About this exercise → Every entry is to be reproduced word for word, but the images are not.

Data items
[Start of section]

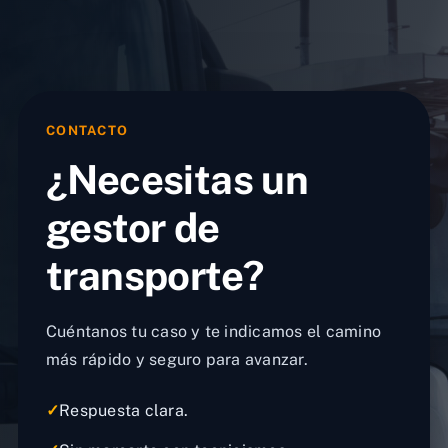
CONTACTO
¿Necesitas un
gestor de
transporte?
Cuéntanos tu caso y te indicamos el camino
más rápido y seguro para avanzar.
✓
Respuesta clara.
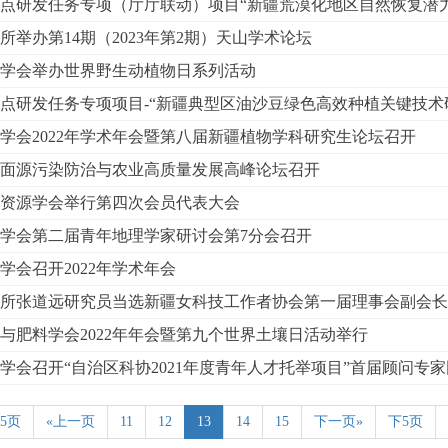
点研发任务专项（厅厅联动）项目“新疆荒漠化地区自然恢复潜力利
所举办第14期（2023年第2期）天山学术论坛
学会举办世界野生动植物日系列活动
点研发任务专项项目-“新疆典型区油沙豆绿色高效种植关键技术研发
学会2022年学术年会暨第八届新疆植物学科研究生论坛召开
面源污染防治与农业高质量发展高峰论坛召开
资源学会举行第四次会员代表大会
学会第二届青年地理学家研讨会第7分会召开
学会召开2022年学术年会
所张道远研究员当选新疆女科技工作者协会第一届理事会副会长
与肥料学会2022年年会暨第九个世界土壤日活动举行
学会召开“自治区科协2021年度青年人才托举项目”首届顾问专
5页
«上一页
11
12
13
14
15
下一页»
下5页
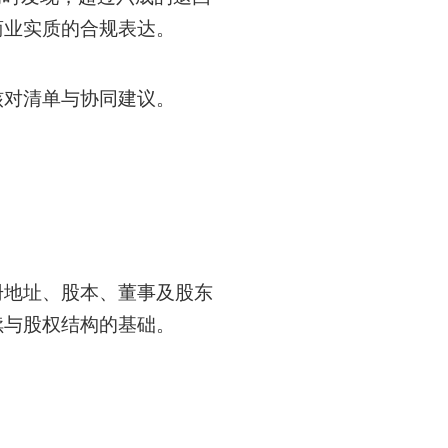
商业实质的合规表达。
核对清单与协同建议。
册地址、股本、董事及股东
续与股权结构的基础。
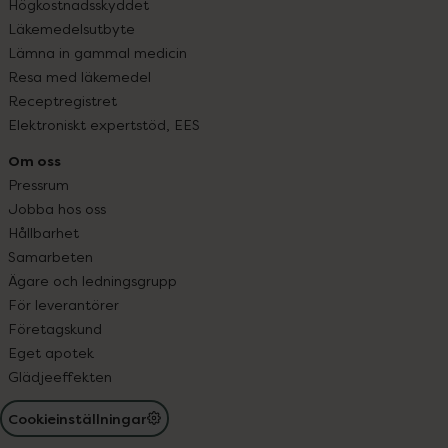
Högkostnadsskyddet
Läkemedelsutbyte
Lämna in gammal medicin
Resa med läkemedel
Receptregistret
Elektroniskt expertstöd, EES
Om oss
Pressrum
Jobba hos oss
Hållbarhet
Samarbeten
Ägare och ledningsgrupp
För leverantörer
Företagskund
Eget apotek
Glädjeeffekten
Cookieinställningar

[End of section]

Response to the task →
CONTACTO
¿Necesitas un
gestor de
transporte?
Cuéntanos tu caso y te indicamos el camino
más rápido y seguro para avanzar.
✓
Respuesta clara.
点研发任务专项（厅厅联动）项目“新疆荒漠化地区自然恢复潜力利
所举办第14期（2023年第2期）天山学术论坛
学会举办世界野生动植物日系列活动
点研发任务专项项目-“新疆典型区油沙豆绿色高效种植关键技术研发
学会2022年学术年会暨第八届新疆植物学科研究生论坛召开
面源污染防治与农业高质量发展高峰论坛召开
资源学会举行第四次会员代表大会
学会第二届青年地理学家研讨会第7分会召开
学会召开2022年学术年会
所张道远研究员当选新疆女科技工作者协会第一届理事会副会长
与肥料学会2022年年会暨第九个世界土壤日活动举行
学会召开“自治区科协2021年度青年人才托举项目”首届顾问专
5页
«上一页
11
12
13
14
15
下一页»
下5页
商业实质的合规表达。
核对清单与协同建议。
册地址、股本、董事及股东
续与股权结构的基础。
Högkostnadsskyddet
Läkemedelsutbyte
Lämna in gammal medicin
Resa med läkemedel
Receptregistret
Elektroniskt expertstöd, EES
Om oss
Pressrum
Jobba hos oss
Hållbarhet
Samarbeten
Ägare och ledningsgrupp
För leverantörer
Företagskund
Eget apotek
Glädjeeffekten
Cookieinställningar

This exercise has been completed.